You're in the Python/LangChain ecosystem and need basic memory fast
Cloud API costs aren't a concern
You don't need cognitive features (decay, learning, consolidation)
You want the largest community and most tutorials

Choose Zep when:

You want a managed service with minimal ops overhead
Your team is cloud-native and comfortable with SaaS dependencies
You need knowledge graphs with temporal awareness
BSL licensing isn't a blocker for your use case

Choose MemGPT/Letta when:

You want the LLM to intelligently manage its own memory
You have GPU resources available
Your use case requires complex reasoning about what to remember
Token cost for memory operations is acceptable

The Bigger Picture

The fact that four different projects exist with four different architectures tells you something: the industry hasn't converged on how AI memory should work. We're still in the early days.
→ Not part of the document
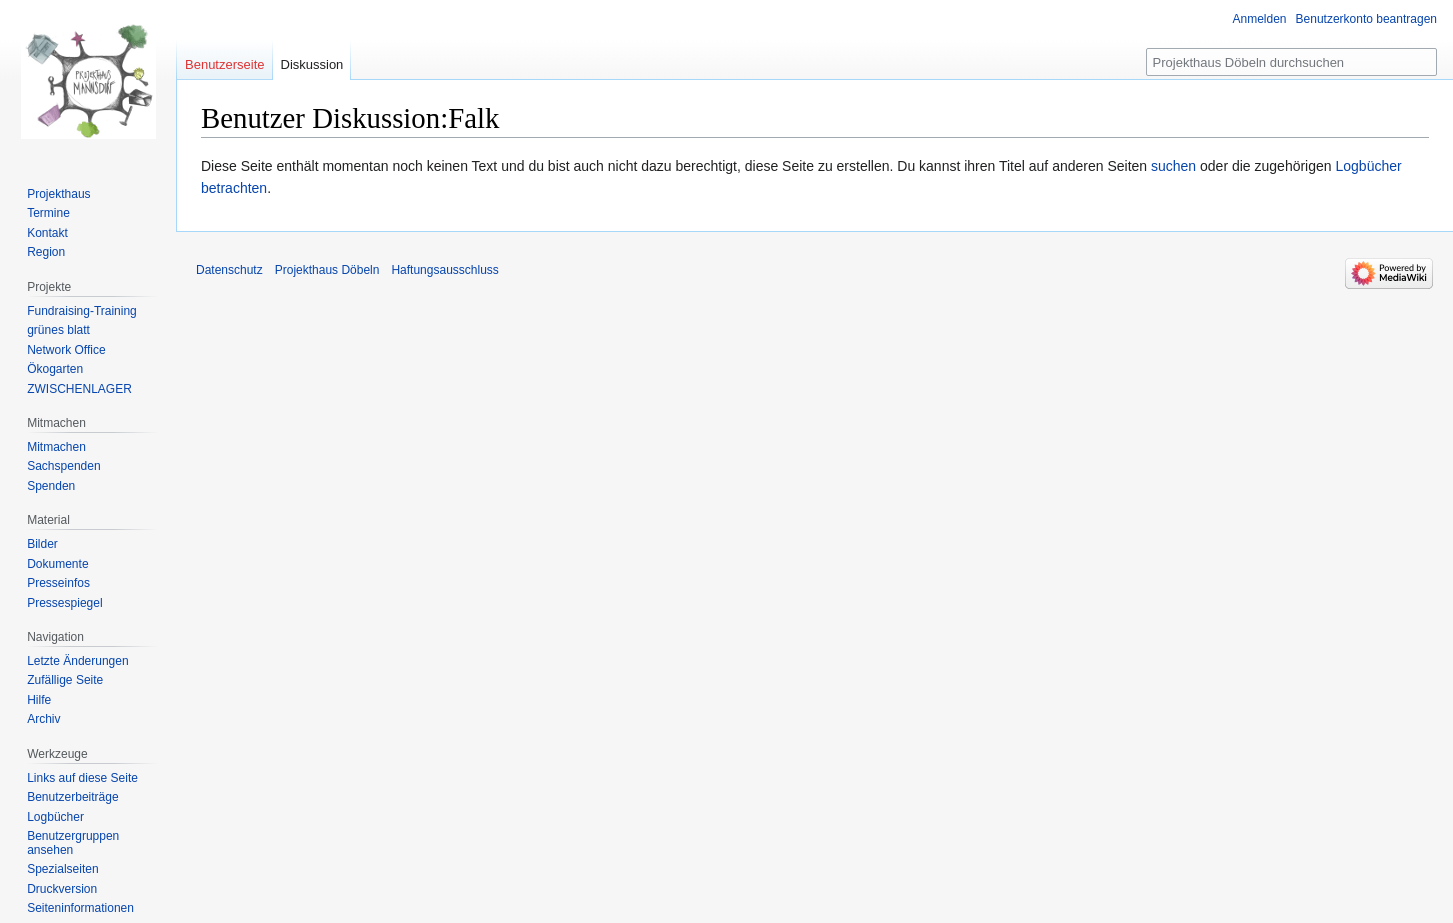  What do you see at coordinates (63, 466) in the screenshot?
I see `Sachspenden` at bounding box center [63, 466].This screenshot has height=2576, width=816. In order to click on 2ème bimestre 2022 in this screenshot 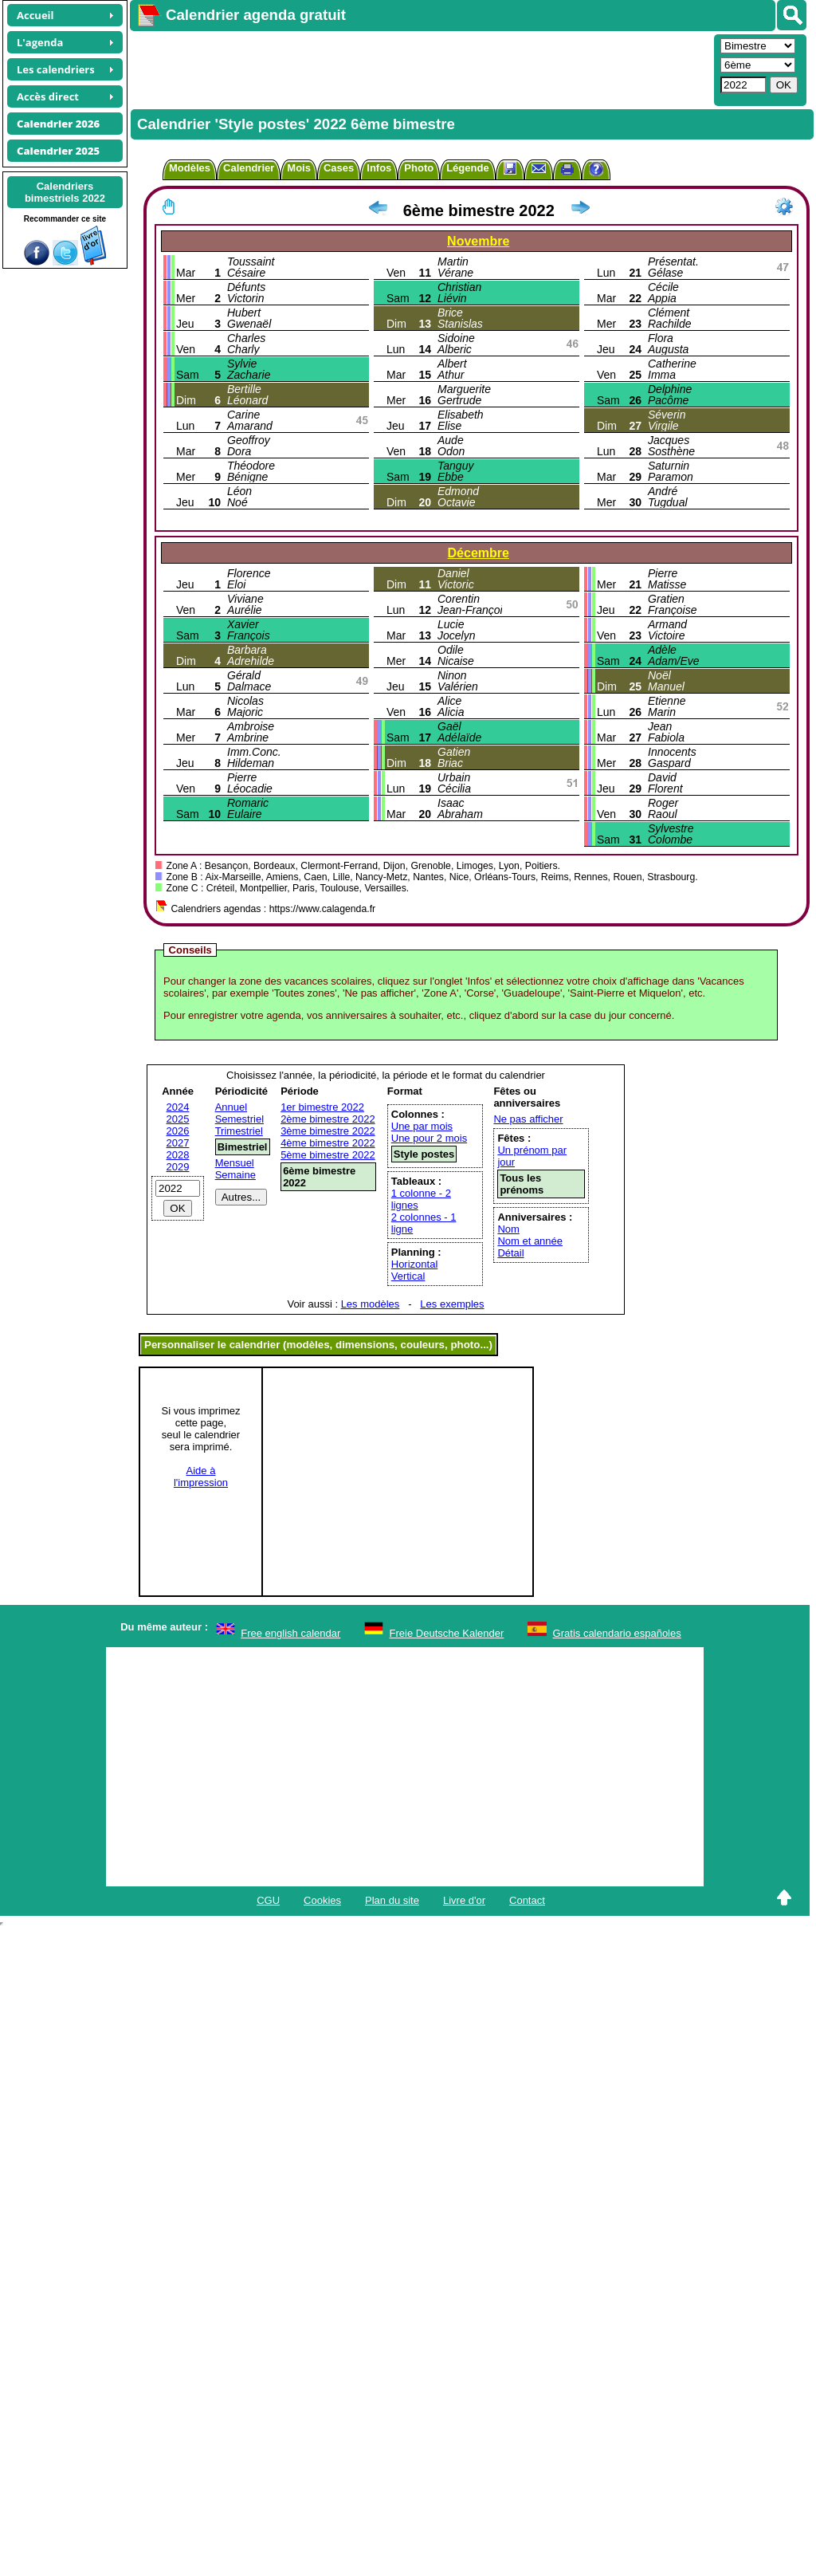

shodh-memory bets that neuroscience has already solved this problem — that Hebbian learning, decay curves, and three-tier architectures are the right foundation because they've been validated by 75 years of biological memory research. The other systems bet on simpler approaches (mem0), cloud infrastructure (Zep), or LLM-native management (MemGPT).

In five years, one of these approaches will dominate. Our bet is on the one that mirrors how memory actually works.